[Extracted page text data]
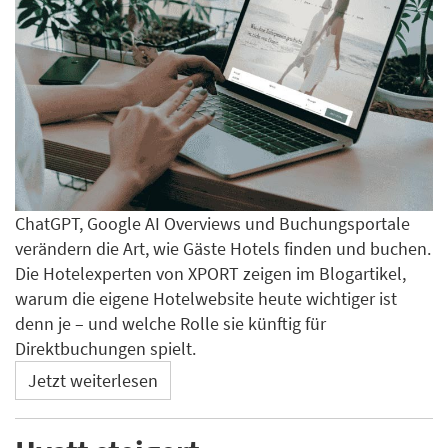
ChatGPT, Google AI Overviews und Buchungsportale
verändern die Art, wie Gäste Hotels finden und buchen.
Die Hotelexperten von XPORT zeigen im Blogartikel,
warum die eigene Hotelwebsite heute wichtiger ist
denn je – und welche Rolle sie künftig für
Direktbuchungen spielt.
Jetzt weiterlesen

...

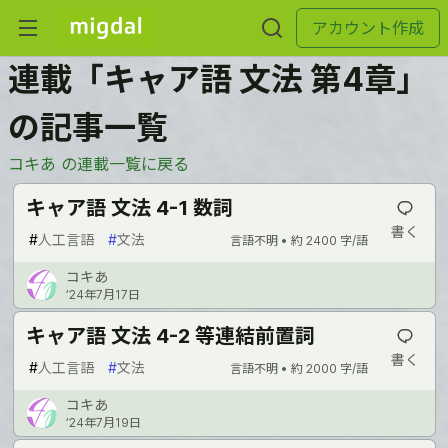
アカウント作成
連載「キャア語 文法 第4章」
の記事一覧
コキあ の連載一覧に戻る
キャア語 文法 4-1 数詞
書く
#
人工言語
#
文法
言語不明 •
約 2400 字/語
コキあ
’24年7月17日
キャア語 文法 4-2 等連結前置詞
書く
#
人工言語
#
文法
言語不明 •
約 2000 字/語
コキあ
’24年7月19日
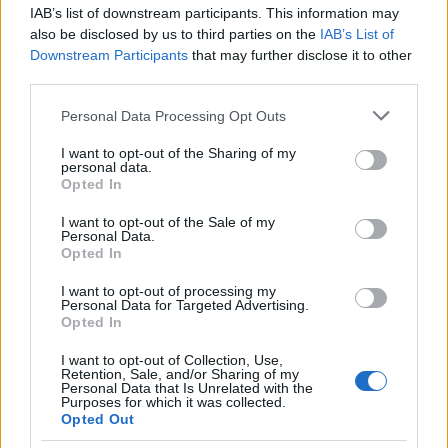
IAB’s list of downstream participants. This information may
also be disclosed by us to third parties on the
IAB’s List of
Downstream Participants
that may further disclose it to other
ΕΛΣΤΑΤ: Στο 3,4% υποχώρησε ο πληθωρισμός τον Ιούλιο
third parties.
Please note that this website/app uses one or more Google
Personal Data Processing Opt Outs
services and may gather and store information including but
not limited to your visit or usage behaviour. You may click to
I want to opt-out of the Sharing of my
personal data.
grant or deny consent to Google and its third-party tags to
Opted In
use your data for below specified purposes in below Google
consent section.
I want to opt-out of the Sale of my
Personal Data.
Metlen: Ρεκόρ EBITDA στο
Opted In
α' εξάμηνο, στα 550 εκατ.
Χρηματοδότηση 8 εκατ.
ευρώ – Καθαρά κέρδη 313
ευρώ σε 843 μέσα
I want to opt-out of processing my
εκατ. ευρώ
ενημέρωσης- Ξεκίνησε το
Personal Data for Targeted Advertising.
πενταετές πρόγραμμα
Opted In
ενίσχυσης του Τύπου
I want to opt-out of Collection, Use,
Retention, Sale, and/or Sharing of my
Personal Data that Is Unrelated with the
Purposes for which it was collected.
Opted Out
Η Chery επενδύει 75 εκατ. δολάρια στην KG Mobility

**Task description**: Your answer should be the exact lines above from the one containing "連載「キャア語 文法 第4章」" through the one containing "IAB’s list of downstream", with both end lines kept and the pictures removed, please.

**Response for this exercise**:
連載「キャア語 文法 第4章」
の記事一覧
コキあ の連載一覧に戻る
キャア語 文法 4-1 数詞
書く
#
人工言語
#
文法
言語不明 •
約 2400 字/語
コキあ
’24年7月17日
キャア語 文法 4-2 等連結前置詞
書く
#
人工言語
#
文法
言語不明 •
約 2000 字/語
コキあ
’24年7月19日
IAB’s list of downstream participants. This information may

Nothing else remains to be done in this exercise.